Jussie Smollett faces new charges in Chicago.

On Tuesday, February 11, a grand jury returned a six-count indictment finding the former Empire actor guilty of lying to Chicago police about an alleged racist and homophobic attack on him in January of 2019, according to ABC News.

Special prosecutor, Dan Webb, announced the reopening of the case in a statement: “Jussie planned and participated in a staged hate crime attack, and thereafter made numerous false statements to Chicago PD.” Webb added that Smollett’s new charges, which were reduced from 16 to six, were re-filed “in the interest of justice.”

Webb also voiced disapproval of State Attorney Kim Foxx groundlessly dismissing the case. He said her office had no additional evidence from what the Grand Jury had when Smollett was indicted.

Last January, Smollett made the claim he was assaulted by two men wearing ski masks during a late night walk to Subway, after arriving in Chicago from New York.
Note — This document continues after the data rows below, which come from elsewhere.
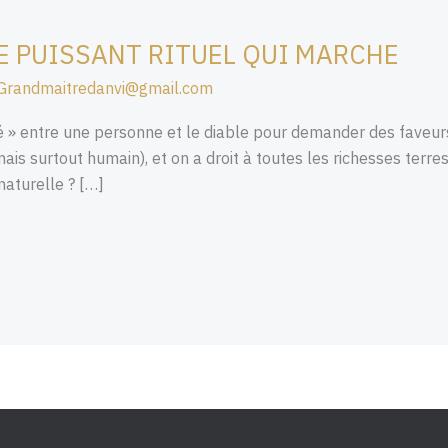
LE PUISSANT RITUEL QUI MARCHE
Grandmaitredanvi@gmail.com
té » entre une personne et le diable pour demander des faveurs 
ais surtout humain), et on a droit à toutes les richesses terre
naturelle ? […]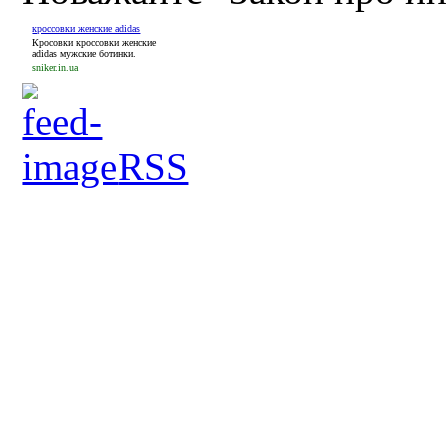
кроссовки женские adidas
Кросовки кроссовки женские
adidas мужские ботинки.
sniker.in.ua
RSS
He said someone yelled: “Aren’t you that f**got ‘Empire’ n**ga?” He said the two attackers, later identified as the Osundairo brothers, then jumped him, put a rope around his neck, poured bleach on him and shouted, “this is MAGA country!”

Smollett, 37, was later accused of giving the false report for attention and monetary gain. After he was charged with 16 felony counts of disorderly conduct, the actor was later cleared of the charges last March.

The infamous decision to dismiss the case without sufficient explanation angered many law enforcement officials. In August, Cook County Judge, Michael Toomin, appointed former U.S. attorney, Dan Webb, as a special prosecutor to investigate why the charges were dropped, according to ABC News.

Smollett, who continues to maintain his innocence and is expected to plea not-guilty, expressed speculation at the timing of this: Kim Foxx is up for re-election as Cook county’s State Attorney next month.

The former Empire actor will be arraigned on February 24th, and faces up to three years in state prison if convicted.